Search code examples
pythonnlpspacynamed-entity-recognition

How to extract sentences from one text with only 1 named entity using spaCy?


I have a list of sentences and I want to be able to append only the sentences with 1 "PERSON" named entity using spaCy. The code I used was as follows:

test_list = []
for item in sentences: #for each sentence in 'sentences' list
  for ent in item.ents: #for each entity in the sentence's entities 
    if len(ent in item.ents) == 1: #if there is only one entity
      if ent.label_ == "PERSON": #and if the entity is a "PERSON"
        test_list.append(item) #put the sentence into 'test_list'

But then I get:

TypeError: object of type 'bool' has no len()

Am I doing this wrong?

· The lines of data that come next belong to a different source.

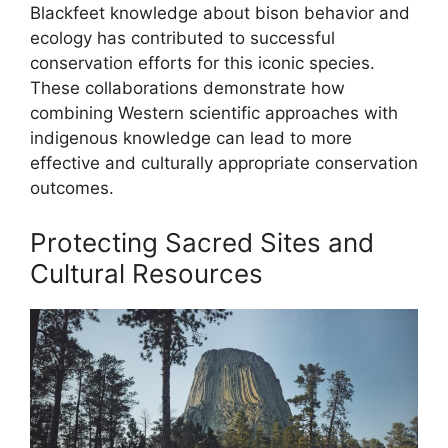
Blackfeet knowledge about bison behavior and
ecology has contributed to successful
conservation efforts for this iconic species.
These collaborations demonstrate how
combining Western scientific approaches with
indigenous knowledge can lead to more
effective and culturally appropriate conservation
outcomes.
Protecting Sacred Sites and
Cultural Resources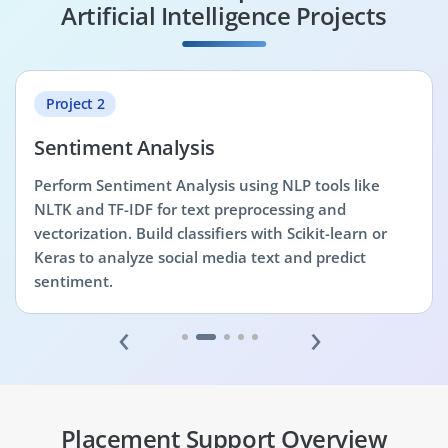
Artificial Intelligence Projects
Project 2
Sentiment Analysis
Perform Sentiment Analysis using NLP tools like
NLTK and TF-IDF for text preprocessing and
vectorization. Build classifiers with Scikit-learn or
Keras to analyze social media text and predict
sentiment.
‹
›
Placement Support Overview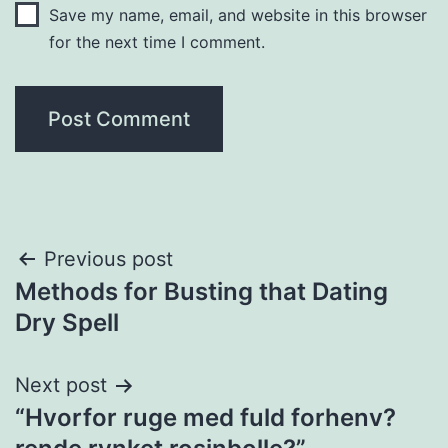
Save my name, email, and website in this browser
for the next time I comment.
Post
Previous post
Methods for Busting that Dating
navigation
Dry Spell
Next post
“Hvorfor ruge med fuld forhenv?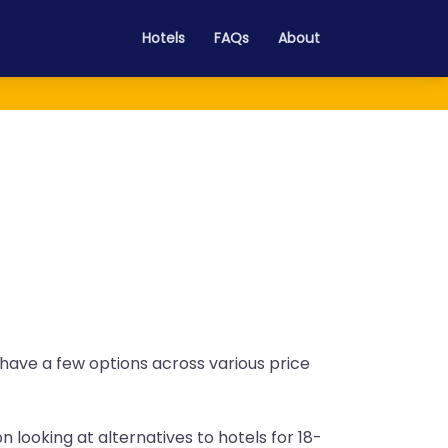
Hotels
FAQs
About
o have a few options across various price
n looking at alternatives to hotels for 18-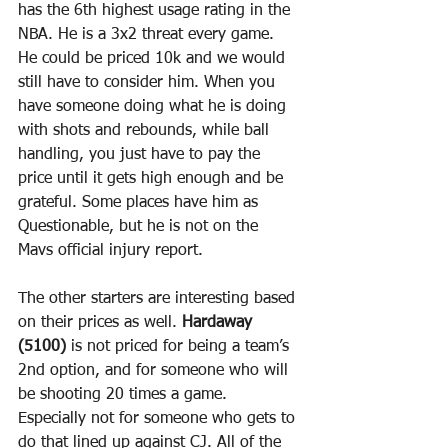
has the 6th highest usage rating in the 
NBA. He is a 3x2 threat every game. 
He could be priced 10k and we would 
still have to consider him. When you 
have someone doing what he is doing 
with shots and rebounds, while ball 
handling, you just have to pay the 
price until it gets high enough and be 
grateful. Some places have him as 
Questionable, but he is not on the 
Mavs official injury report.
The other starters are interesting based 
on their prices as well. 
Hardaway 
(5100)
 is not priced for being a team’s 
2nd option, and for someone who will 
be shooting 20 times a game. 
Especially not for someone who gets to 
do that lined up against CJ. All of the 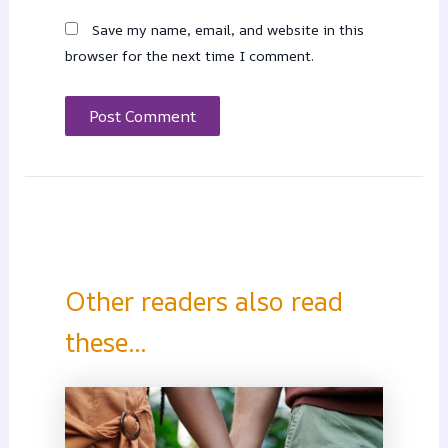
Save my name, email, and website in this
browser for the next time I comment.
Other readers also read
these...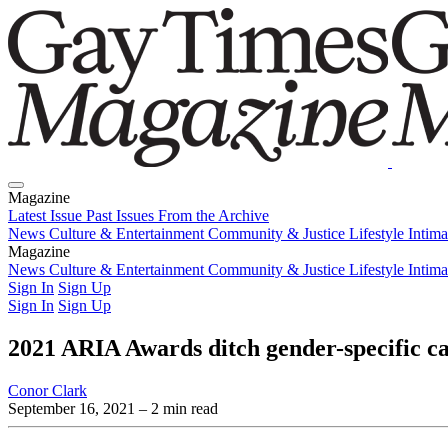
Magazine
Latest Issue
Past Issues
From the Archive
News
Culture & Entertainment
Community & Justice
Lifestyle
Intim
Magazine
Latest Issue
News
Culture & Entertainment
Past Issues
From the Archive
Community & Justice
Lifestyle
Intim
Sign In
Sign Up
Sign In
Sign Up
2021 ARIA Awards ditch gender-specific ca
Conor Clark
September 16, 2021
– 2 min read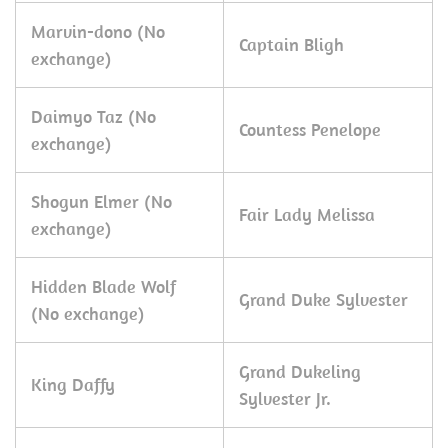
Marvin-dono (No
Captain Bligh
exchange)
Daimyo Taz (No
Countess Penelope
exchange)
Shogun Elmer (No
Fair Lady Melissa
exchange)
Hidden Blade Wolf
Grand Duke Sylvester
(No exchange)
Grand Dukeling
King Daffy
Sylvester Jr.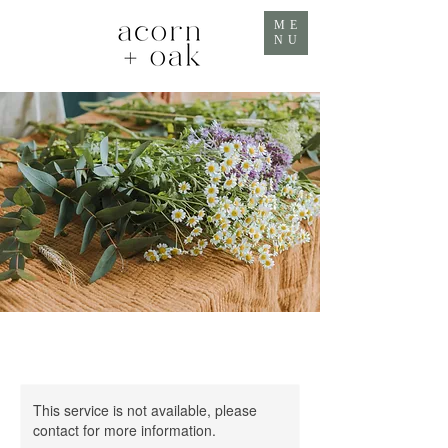
ME
NU
This service is not available, please
contact for more information.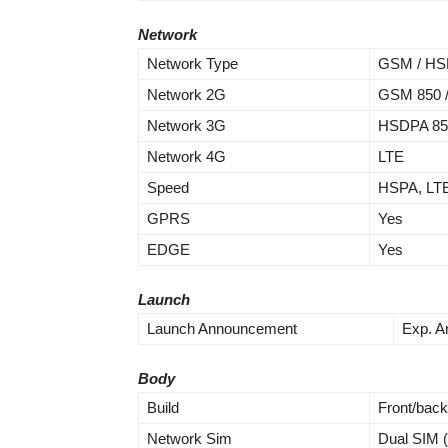
Network
Network Type
GSM / HSP
Network 2G
GSM 850 / 
Network 3G
HSDPA 850
Network 4G
LTE
Speed
HSPA, LT
GPRS
Yes
EDGE
Yes
Launch
Launch Announcement
Exp. A
Body
Build
Front/back
Network Sim
Dual SIM 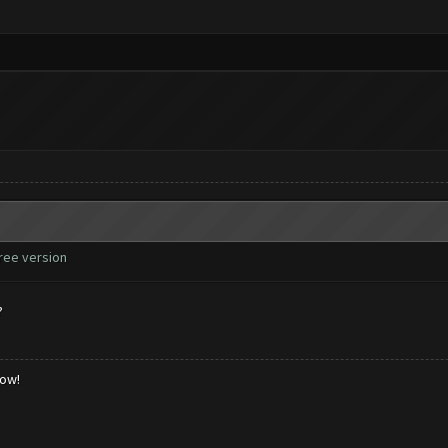
free version
?
low!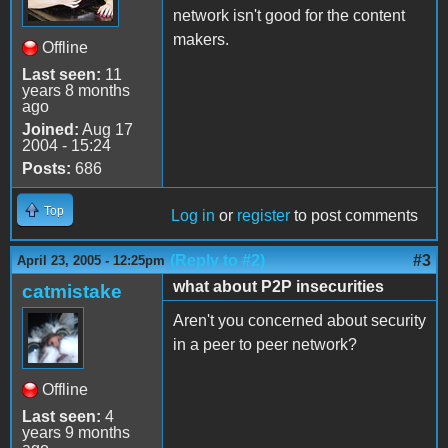
network isn't good for the content
makers.
Offline
Last seen:
11
years 8 months
ago
Joined:
Aug 17
2004 - 15:24
Posts:
686
Top
Log in
or
register
to post comments
(Reply to #2)
#3
April 23, 2005 - 12:25pm
what about P2P insecurities
catmistake
Aren't you concerned about security
in a peer to peer network?
Offline
Last seen:
4
years 9 months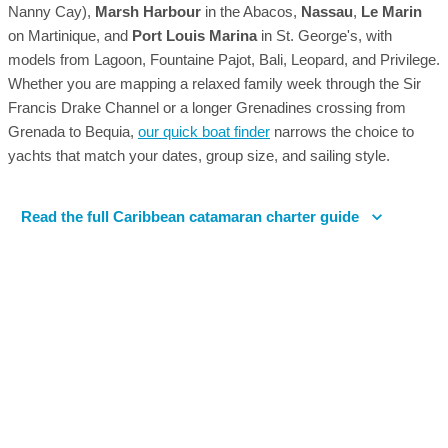
Nanny Cay),
Marsh Harbour
in the Abacos,
Nassau
,
Le Marin
on Martinique, and
Port Louis Marina
in St. George's, with
models from Lagoon, Fountaine Pajot, Bali, Leopard, and Privilege.
Whether you are mapping a relaxed family week through the Sir
Francis Drake Channel or a longer Grenadines crossing from
Grenada to Bequia,
our quick boat finder
narrows the choice to
yachts that match your dates, group size, and sailing style.
Read the full Caribbean catamaran charter guide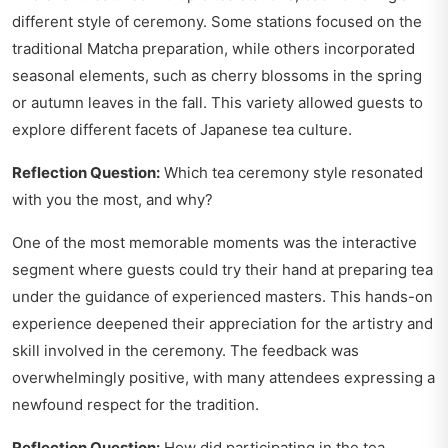
different style of ceremony. Some stations focused on the
traditional Matcha preparation, while others incorporated
seasonal elements, such as cherry blossoms in the spring
or autumn leaves in the fall. This variety allowed guests to
explore different facets of Japanese tea culture.
Reflection Question:
Which tea ceremony style resonated
with you the most, and why?
One of the most memorable moments was the interactive
segment where guests could try their hand at preparing tea
under the guidance of experienced masters. This hands-on
experience deepened their appreciation for the artistry and
skill involved in the ceremony. The feedback was
overwhelmingly positive, with many attendees expressing a
newfound respect for the tradition.
Reflection Question:
How did participating in the tea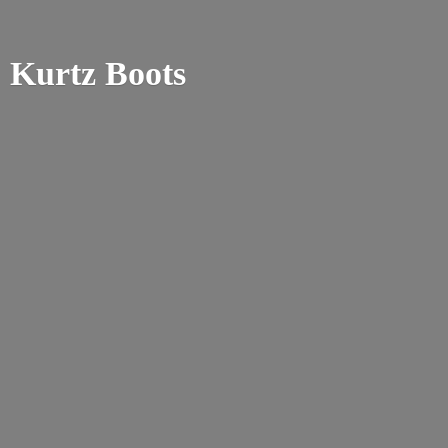
Kurtz Boots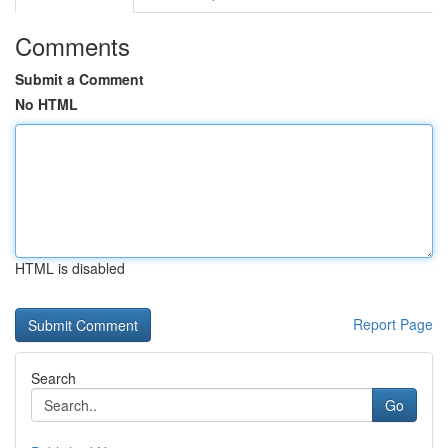
Comments
Submit a Comment
No HTML
HTML is disabled
Report Page
Search
Go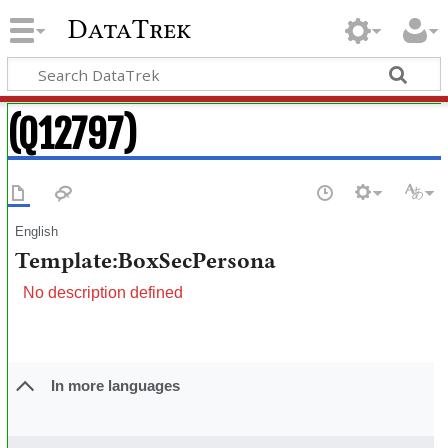
DataTrek
(Q12797)
English
Template:BoxSecPersona
No description defined
In more languages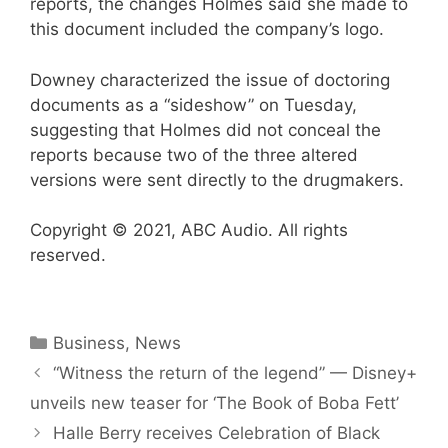
reports, the changes Holmes said she made to
this document included the company’s logo.
Downey characterized the issue of doctoring
documents as a “sideshow” on Tuesday,
suggesting that Holmes did not conceal the
reports because two of the three altered
versions were sent directly to the drugmakers.
Copyright © 2021, ABC Audio. All rights
reserved.
Categories
Business
,
News
“Witness the return of the legend” — Disney+
unveils new teaser for ‘The Book of Boba Fett’
Halle Berry receives Celebration of Black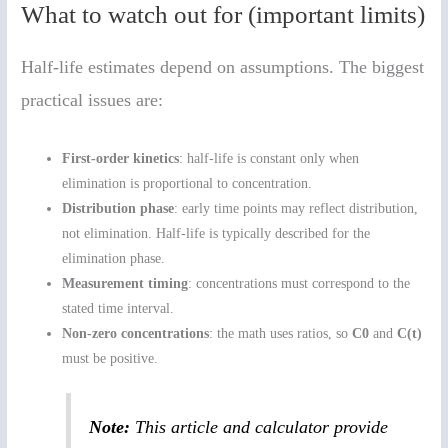
What to watch out for (important limits)
Half-life estimates depend on assumptions. The biggest
practical issues are:
First-order kinetics
: half-life is constant only when
elimination is proportional to concentration.
Distribution phase
: early time points may reflect distribution,
not elimination. Half-life is typically described for the
elimination phase.
Measurement timing
: concentrations must correspond to the
stated time interval.
Non-zero concentrations
: the math uses ratios, so
C0
and
C(t)
must be positive.
Note:
This article and calculator provide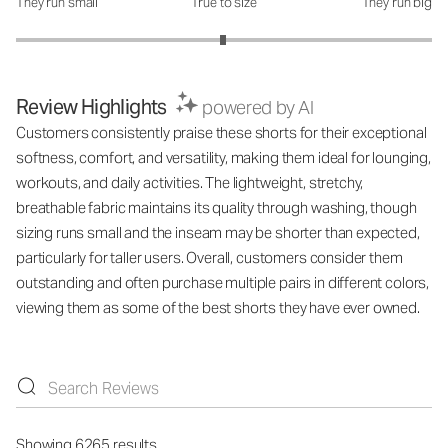
They run small
True to size
They run big
How was the fit?: 2.99 out of 5
Review Highlights
powered by AI
Customers consistently praise these shorts for their exceptional
softness, comfort, and versatility, making them ideal for lounging,
workouts, and daily activities. The lightweight, stretchy,
breathable fabric maintains its quality through washing, though
sizing runs small and the inseam may be shorter than expected,
particularly for taller users. Overall, customers consider them
outstanding and often purchase multiple pairs in different colors,
viewing them as some of the best shorts they have ever owned.
Showing 6265 results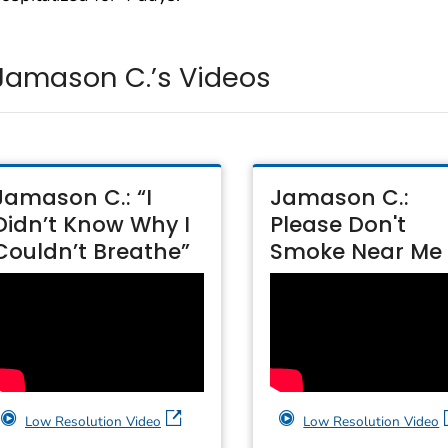
Jamason C.’s Videos
Jamason C.: “I
Jamason C.:
Didn’t Know Why I
Please Don't
Couldn’t Breathe”
Smoke Near Me
Low Resolution Video
Low Resolution Video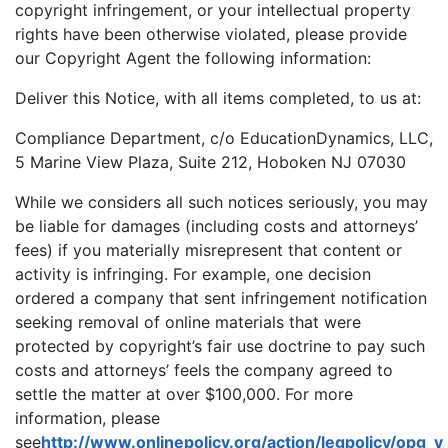
copyright infringement, or your intellectual property
rights have been otherwise violated, please provide
our Copyright Agent the following information:
Deliver this Notice, with all items completed, to us at:
Compliance Department, c/o EducationDynamics, LLC,
5 Marine View Plaza, Suite 212, Hoboken NJ 07030
While we considers all such notices seriously, you may
be liable for damages (including costs and attorneys’
fees) if you materially misrepresent that content or
activity is infringing. For example, one decision
ordered a company that sent infringement notification
seeking removal of online materials that were
protected by copyright’s fair use doctrine to pay such
costs and attorneys’ feels the company agreed to
settle the matter at over $100,000. For more
information, please
see
http://www.onlinepolicy.org/action/legpolicy/opg_v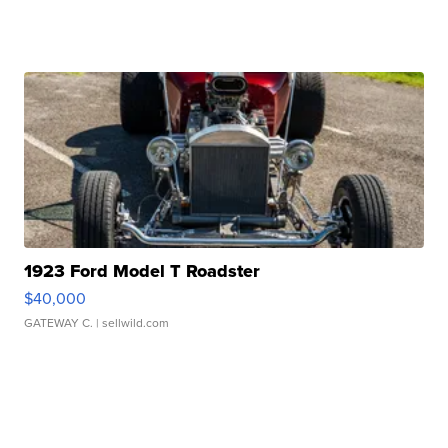
1923 Ford Model T Roadster
$40,000
GATEWAY C.
| sellwild.com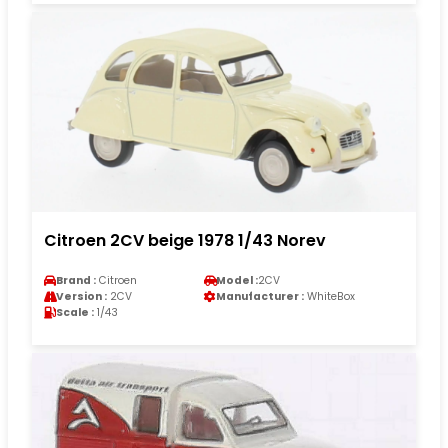
Citroen 2CV beige 1978 1/43 Norev
Brand :
Citroen
Model :
2CV
Version :
2CV
Manufacturer :
WhiteBox
Scale :
1/43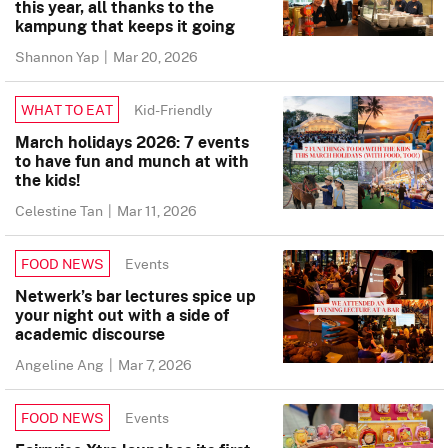
this year, all thanks to the
kampung that keeps it going
Shannon Yap
|
Mar 20, 2026
Kid-Friendly
WHAT TO EAT
March holidays 2026: 7 events
to have fun and munch at with
the kids!
Celestine Tan
|
Mar 11, 2026
Events
FOOD NEWS
Netwerk’s bar lectures spice up
your night out with a side of
academic discourse
Angeline Ang
|
Mar 7, 2026
Events
FOOD NEWS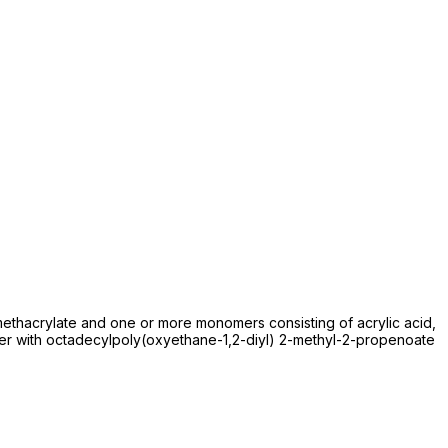
thacrylate and one or more monomers consisting of acrylic acid,
mer with octadecylpoly(oxyethane-1,2-diyl) 2-methyl-2-propenoate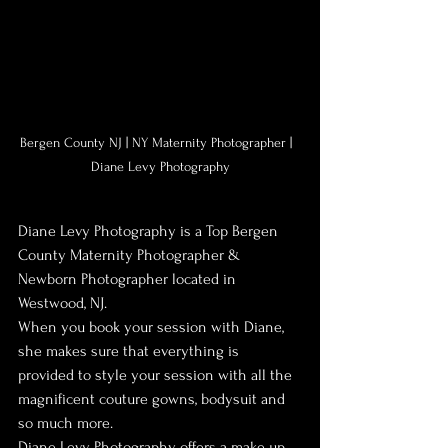
Bergen County NJ | NY Maternity Photographer |  
Diane Levy Photography
Diane Levy Photography is a Top Bergen 
County Maternity Photographer & 
Newborn Photographer located in 
Westwood, NJ.
When you book your session with Diane, 
she makes sure that everything is 
provided to style your session with all the 
magnificent couture gowns, bodysuit and 
so much more.
Diane Levy Photography offers a make up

How exactly would I complete this task?


Solution

  • You get the error because ent in item.ents returns a boolean result, and you can't get its length.

    What you want is

    test_list = []
    for item in sentences: #for each sentence in 'sentences' list
        if len(item.ents) == 1 and item.ents[0].label_ == "PERSON": #if there is only one entity and if the entity is a "PERSON"
            test_list.append(item) #put the sentence into 'test_list'
    

    The len(item.ents) == 1 checks if there is only one entity detected in the sentence, and item.ents[0].label_ == "PERSON" makes sure the first entity lable text is PERSON.

    Note the and operator, both conditions must be met.